**WHAT TO DO:** In the records below, some lines hold the word "Wards". Copy each of those lines.

**Stored items from a collection:**
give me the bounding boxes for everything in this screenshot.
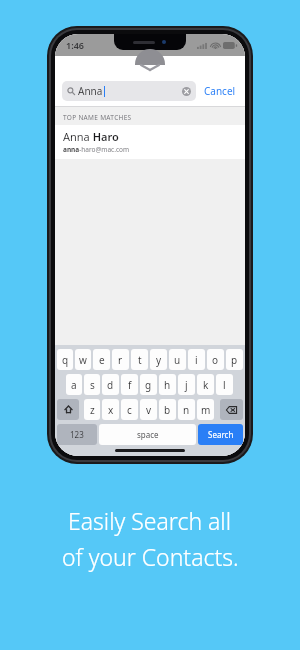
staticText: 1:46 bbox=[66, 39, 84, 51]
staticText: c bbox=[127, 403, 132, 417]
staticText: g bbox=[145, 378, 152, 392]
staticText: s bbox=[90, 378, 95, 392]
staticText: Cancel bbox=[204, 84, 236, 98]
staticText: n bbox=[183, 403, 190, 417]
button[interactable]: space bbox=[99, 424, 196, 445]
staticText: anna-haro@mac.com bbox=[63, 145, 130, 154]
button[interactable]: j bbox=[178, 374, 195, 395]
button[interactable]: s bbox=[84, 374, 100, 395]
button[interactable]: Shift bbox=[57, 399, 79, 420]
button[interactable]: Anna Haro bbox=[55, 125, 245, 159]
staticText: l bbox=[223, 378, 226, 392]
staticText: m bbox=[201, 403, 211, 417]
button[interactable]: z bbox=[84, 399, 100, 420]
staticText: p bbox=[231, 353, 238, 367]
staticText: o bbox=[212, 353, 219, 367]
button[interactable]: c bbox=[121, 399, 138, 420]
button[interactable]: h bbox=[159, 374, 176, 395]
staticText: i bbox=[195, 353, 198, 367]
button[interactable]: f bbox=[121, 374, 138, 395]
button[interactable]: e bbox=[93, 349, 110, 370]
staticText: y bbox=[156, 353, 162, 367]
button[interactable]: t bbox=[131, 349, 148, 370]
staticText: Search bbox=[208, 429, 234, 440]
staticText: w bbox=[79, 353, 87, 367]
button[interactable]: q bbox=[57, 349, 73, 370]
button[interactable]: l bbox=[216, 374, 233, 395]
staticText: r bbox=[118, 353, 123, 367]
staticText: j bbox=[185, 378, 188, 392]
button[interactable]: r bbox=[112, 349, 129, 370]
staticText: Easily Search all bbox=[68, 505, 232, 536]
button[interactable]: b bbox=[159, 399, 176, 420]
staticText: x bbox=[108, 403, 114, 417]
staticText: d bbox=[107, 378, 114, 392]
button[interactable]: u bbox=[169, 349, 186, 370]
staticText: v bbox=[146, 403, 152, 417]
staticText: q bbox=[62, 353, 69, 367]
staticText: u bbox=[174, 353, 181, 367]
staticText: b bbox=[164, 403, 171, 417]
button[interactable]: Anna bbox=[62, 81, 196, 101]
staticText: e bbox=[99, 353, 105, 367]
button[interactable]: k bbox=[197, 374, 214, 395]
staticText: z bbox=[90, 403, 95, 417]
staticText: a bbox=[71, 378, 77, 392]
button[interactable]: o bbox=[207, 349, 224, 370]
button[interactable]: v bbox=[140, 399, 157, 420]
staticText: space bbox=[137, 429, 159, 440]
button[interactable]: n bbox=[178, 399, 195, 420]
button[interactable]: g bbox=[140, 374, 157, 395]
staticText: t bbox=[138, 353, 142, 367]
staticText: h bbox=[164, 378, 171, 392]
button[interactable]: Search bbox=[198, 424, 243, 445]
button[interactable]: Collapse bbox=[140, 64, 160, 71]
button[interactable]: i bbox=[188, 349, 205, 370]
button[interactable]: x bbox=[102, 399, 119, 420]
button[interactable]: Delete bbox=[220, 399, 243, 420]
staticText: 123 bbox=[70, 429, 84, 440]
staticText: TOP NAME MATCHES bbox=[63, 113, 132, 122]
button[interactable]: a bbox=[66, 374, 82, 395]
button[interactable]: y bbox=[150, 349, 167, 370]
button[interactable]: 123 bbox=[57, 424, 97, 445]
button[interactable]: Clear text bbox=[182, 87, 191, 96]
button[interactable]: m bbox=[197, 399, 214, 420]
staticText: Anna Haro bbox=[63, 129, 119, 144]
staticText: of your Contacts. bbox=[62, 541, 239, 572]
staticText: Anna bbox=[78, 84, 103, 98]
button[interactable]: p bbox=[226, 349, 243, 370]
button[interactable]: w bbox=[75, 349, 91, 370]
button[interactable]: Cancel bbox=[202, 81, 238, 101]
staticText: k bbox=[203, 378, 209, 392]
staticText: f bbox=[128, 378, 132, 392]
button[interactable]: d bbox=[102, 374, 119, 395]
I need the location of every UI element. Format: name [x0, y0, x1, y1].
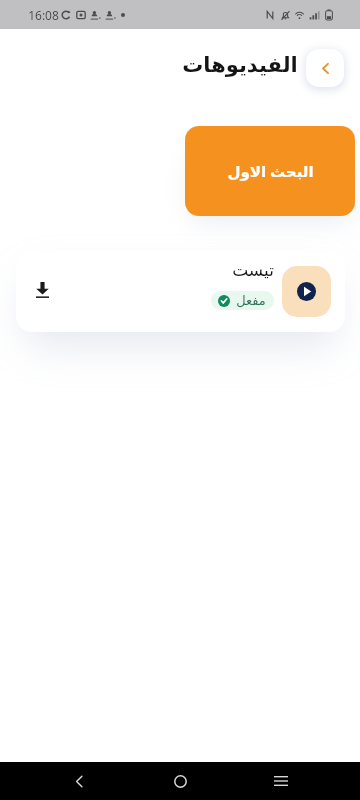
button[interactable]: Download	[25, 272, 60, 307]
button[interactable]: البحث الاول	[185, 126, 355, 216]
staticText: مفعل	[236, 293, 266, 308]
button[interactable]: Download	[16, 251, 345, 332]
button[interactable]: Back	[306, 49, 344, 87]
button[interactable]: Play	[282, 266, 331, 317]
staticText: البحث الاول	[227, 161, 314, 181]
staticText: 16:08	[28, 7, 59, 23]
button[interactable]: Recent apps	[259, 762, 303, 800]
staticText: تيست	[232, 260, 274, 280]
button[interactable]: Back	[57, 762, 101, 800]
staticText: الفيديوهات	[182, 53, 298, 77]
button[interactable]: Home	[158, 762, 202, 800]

* * *

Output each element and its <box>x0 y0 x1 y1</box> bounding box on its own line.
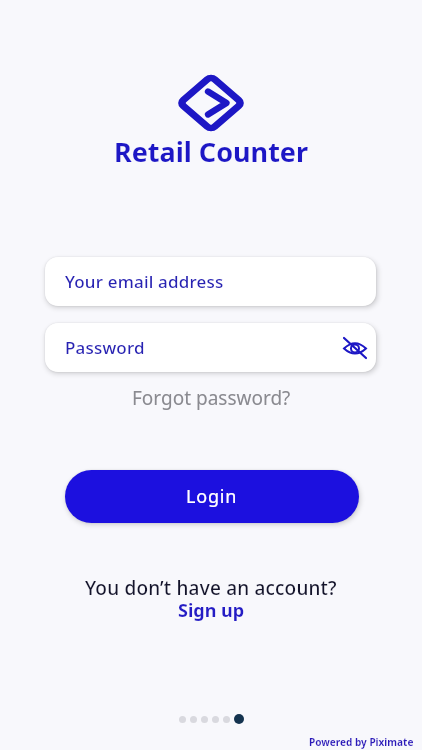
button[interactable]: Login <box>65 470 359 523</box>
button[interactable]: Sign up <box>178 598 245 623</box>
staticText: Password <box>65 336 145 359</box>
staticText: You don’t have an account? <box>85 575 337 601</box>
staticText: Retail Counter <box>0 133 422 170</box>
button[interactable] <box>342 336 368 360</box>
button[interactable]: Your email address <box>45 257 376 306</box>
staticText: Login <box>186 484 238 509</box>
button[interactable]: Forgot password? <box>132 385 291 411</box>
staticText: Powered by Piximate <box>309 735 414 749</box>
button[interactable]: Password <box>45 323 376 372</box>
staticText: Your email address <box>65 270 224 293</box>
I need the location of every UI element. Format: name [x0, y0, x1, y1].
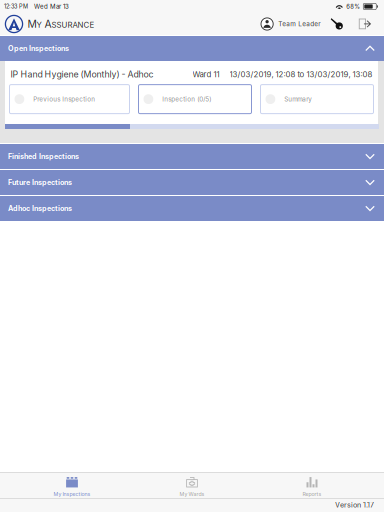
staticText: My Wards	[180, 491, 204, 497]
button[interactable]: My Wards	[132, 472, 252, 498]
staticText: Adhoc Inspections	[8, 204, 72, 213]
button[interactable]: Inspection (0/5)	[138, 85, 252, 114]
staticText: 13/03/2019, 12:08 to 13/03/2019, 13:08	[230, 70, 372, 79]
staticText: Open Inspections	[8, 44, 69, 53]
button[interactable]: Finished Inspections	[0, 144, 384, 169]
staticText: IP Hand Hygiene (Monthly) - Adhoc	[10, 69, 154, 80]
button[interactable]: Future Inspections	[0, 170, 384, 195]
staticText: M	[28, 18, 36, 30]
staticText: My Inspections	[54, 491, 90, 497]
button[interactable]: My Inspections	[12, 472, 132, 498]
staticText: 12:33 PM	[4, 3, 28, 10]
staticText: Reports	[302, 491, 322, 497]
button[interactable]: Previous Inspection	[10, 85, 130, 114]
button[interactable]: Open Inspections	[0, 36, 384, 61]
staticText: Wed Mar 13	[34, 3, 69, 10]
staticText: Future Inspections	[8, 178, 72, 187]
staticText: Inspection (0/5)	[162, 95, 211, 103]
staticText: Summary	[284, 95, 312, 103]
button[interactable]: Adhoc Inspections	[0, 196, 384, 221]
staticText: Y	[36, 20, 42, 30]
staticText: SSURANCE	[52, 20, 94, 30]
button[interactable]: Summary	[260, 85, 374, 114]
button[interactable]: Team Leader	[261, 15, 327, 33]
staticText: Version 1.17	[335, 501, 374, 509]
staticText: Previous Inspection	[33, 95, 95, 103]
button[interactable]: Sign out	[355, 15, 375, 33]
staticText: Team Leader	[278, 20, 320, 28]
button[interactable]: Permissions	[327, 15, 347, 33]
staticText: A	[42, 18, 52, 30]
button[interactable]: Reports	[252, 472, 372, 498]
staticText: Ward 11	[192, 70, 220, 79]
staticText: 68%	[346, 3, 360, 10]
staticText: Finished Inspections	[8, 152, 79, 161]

* * *

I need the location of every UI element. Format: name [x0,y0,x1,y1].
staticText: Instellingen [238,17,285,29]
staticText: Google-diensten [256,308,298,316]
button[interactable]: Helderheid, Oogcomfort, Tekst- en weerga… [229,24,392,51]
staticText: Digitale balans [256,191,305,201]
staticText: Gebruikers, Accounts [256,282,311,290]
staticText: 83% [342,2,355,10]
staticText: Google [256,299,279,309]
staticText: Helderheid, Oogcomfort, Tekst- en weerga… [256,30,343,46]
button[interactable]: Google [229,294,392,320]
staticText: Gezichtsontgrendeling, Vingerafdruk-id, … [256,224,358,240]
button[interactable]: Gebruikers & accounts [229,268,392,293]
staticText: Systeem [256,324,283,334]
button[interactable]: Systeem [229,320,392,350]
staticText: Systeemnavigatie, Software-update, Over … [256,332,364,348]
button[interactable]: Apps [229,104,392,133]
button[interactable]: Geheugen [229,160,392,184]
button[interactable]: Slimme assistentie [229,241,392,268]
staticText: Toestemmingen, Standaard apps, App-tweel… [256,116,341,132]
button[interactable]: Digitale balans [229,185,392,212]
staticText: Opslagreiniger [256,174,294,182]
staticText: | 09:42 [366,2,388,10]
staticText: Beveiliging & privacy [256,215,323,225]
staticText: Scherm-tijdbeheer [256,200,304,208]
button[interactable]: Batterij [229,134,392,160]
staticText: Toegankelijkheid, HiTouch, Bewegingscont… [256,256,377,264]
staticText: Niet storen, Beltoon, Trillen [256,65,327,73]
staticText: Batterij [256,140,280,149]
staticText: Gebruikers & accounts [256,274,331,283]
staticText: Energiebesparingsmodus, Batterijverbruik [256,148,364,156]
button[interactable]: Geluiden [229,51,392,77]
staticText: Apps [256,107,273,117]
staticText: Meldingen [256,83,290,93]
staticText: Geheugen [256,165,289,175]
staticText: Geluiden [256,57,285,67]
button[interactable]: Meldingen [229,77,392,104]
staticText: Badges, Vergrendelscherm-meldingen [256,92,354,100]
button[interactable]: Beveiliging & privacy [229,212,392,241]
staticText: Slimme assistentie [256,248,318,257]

**PROBLEM SOLUTION:**
staticText: My Wards	[180, 491, 204, 497]
button[interactable]: My Wards	[132, 472, 252, 498]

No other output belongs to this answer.